‘The Cat in the Hat’ is racist, professor says — and so is plenty of other kids’ lit
A half-century after the civil rights movement, the share of schoolchildren in this country who are not white has grown to half of all kids enrolled. Yet the number of children’s books published featuring children of color never surpasses more than 15 percent in any given year.
This glaring imbalance points to a state of “literary apartheid,” argues Philip Nel, a children’s literature scholar whose new book contends that beloved children’s classics reflect America’s ugly racist past (and present). He castigates the clubby children’s-bookpublishing industry, where the vast majority of writers, editors and publishers (89 percent, in one survey) are white, for the marginalization of books that feature black, Hispanic and Asian characters.
Nel’s historical critique of the industry, “Was the Cat in the Hat Black?,” depicts a sinister system in which children are inculcated with racism by means of cuddly animals and makebelieve creatures.
Nel, a white scholar at Kansas State University, contends too many white people are blind to the systemic racism and white privilege, much of which they absorb early in life through children’s literature.
Nel patiently builds his case by piecing together clues and evidence in well-known stories from Dr. Seuss and in the current young-adult fiction renaissance. The star witness is the 60-year-old “The Cat in the Hat,” whose origins Nel traces to minstrelsy and blackface caricature. Underneath his feline aspect, this hep cat threatens the stability of a white household and challenges the white social order.
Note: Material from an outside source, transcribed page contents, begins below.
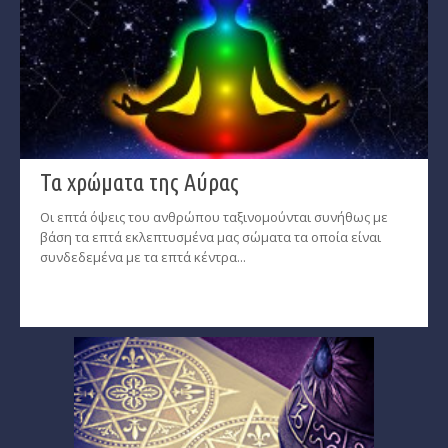
Τα χρώματα της Αύρας
Οι επτά όψεις του ανθρώπου ταξινομούνται συνήθως με
βάση τα επτά εκλεπτυσμένα μας σώματα τα οποία είναι
συνδεδεμένα με τα επτά κέντρα...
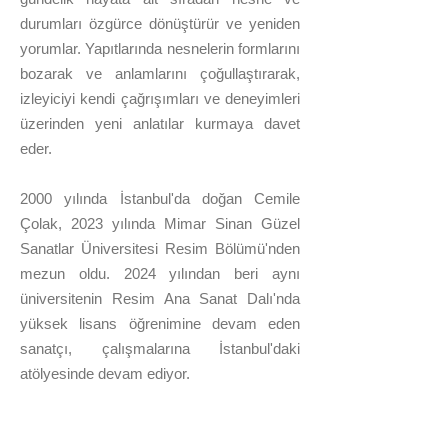
durumları özgürce dönüştürür ve yeniden
yorumlar. Yapıtlarında nesnelerin formlarını
bozarak ve anlamlarını çoğullaştırarak,
izleyiciyi kendi çağrışımları ve deneyimleri
üzerinden yeni anlatılar kurmaya davet
eder.
2000 yılında İstanbul'da doğan Cemile
Çolak, 2023 yılında Mimar Sinan Güzel
Sanatlar Üniversitesi Resim Bölümü'nden
mezun oldu. 2024 yılından beri aynı
üniversitenin Resim Ana Sanat Dalı'nda
yüksek lisans öğrenimine devam eden
sanatçı, çalışmalarına İstanbul'daki
atölyesinde devam ediyor.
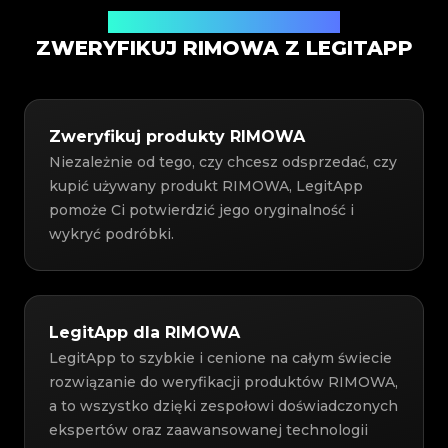
Usługa weryfikacji autentyczności
ZWERYFIKUJ RIMOWA Z LEGITAPP
Zweryfikuj produkty RIMOWA
Niezależnie od tego, czy chcesz odsprzedać, czy
kupić używany produkt RIMOWA, LegitApp
pomoże Ci potwierdzić jego oryginalność i
wykryć podróbki.
LegitApp dla RIMOWA
LegitApp to szybkie i cenione na całym świecie
rozwiązanie do weryfikacji produktów RIMOWA,
a to wszystko dzięki zespołowi doświadczonych
ekspertów oraz zaawansowanej technologii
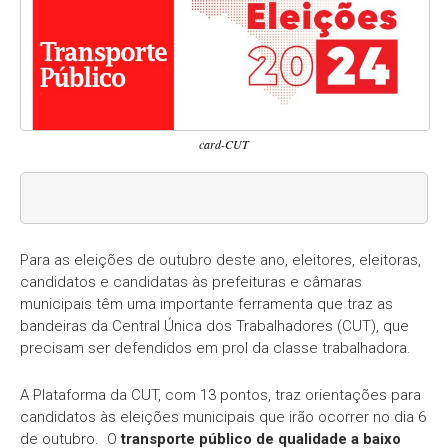
card-CUT
Para as eleições de outubro deste ano, eleitores, eleitoras,
candidatos e candidatas às prefeituras e câmaras
municipais têm uma importante ferramenta que traz as
bandeiras da Central Única dos Trabalhadores (CUT), que
precisam ser defendidos em prol da classe trabalhadora.
A Plataforma da CUT, com 13 pontos, traz orientações para
candidatos às eleições municipais que irão ocorrer no dia 6
de outubro. O
transporte público de qualidade a baixo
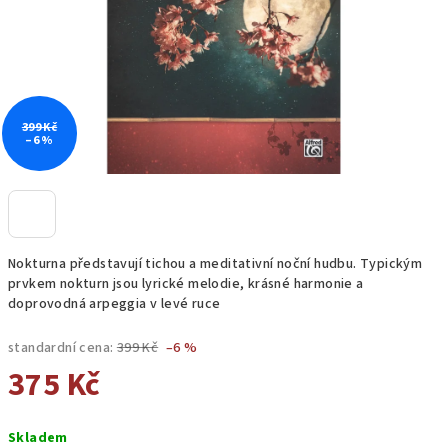
399 Kč
–6 %
Nokturna představují tichou a meditativní noční hudbu. Typickým
prvkem nokturn jsou lyrické melodie, krásné harmonie a
doprovodná arpeggia v levé ruce
standardní cena:
399 Kč
–6 %
375 Kč
Měrná
Skladem
cena:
The clues to the cat’s black lineage have been so effectively covered up that they have to be meticulously decoded to demonstrate how the story reflects subconscious white fear of black power.
“Seuss’s ‘Cat’ serves as one example of how racism hides openly — indeed, thrives — in popular culture for young people,” Nel writes. “The Cat’s minstrel ancestry reveals Seuss’s racial unconscious, indicating how his imagination resuscitated and revised early twentieth-century stereotypes.”
Then there’s the fascinating but creepy episode of Roald Dahl’s Oompa Loompas.
In “Charlie and the Chocolate Factory,” first published in 1964, the original inhabitants of Loompaland were African Pygmies, clearly depicted in an illustration reproduced in Nel’s book. In the 1973 edition of Dahl’s book, the creatures appear as diminutive white people. A tribe living in thick jungles, the carefree, laughing Oompa Loompas are shipped in packing cases to Europe to labor in a chocolate factory. Sound familiar?
Nel, along with other critics, read this as an allegory for enslavement of Africans and the glorification of colonialism.
In his assault on racism, Nel treats white denial of racism as a symptom of the problem. Playing innocent and acting hurt are the default defensive postures of the white power structure. Nel even dedicates several pages to analyzing the psychology of “White fragility,” the coping strategy some whites employ when confronted with their racism and privilege.
Still, there’s no getting around it: Nel’s case studies can seem forced. Some readers will have a hard time making the link between the Cat in the Hat’s outlandish costume and subliminal racist messaging. After all, the connection was not evident to Dr. Seuss himself or to generations of readers, white and black.
To any hint that Nel can be overzealous in the fight against racism, the academician offers a sharp rebuke.
“In case this is not obvious, White people — especially those afflicted with White fragility — should get over themselves,” Nel writes. “Remember that, in America, people of color face racism nearly every day. So, White people, if you think someone is overly sensitive about race or weighing race too heavily in her analysis, then ask yourself: how would I feel if I faced racism daily?”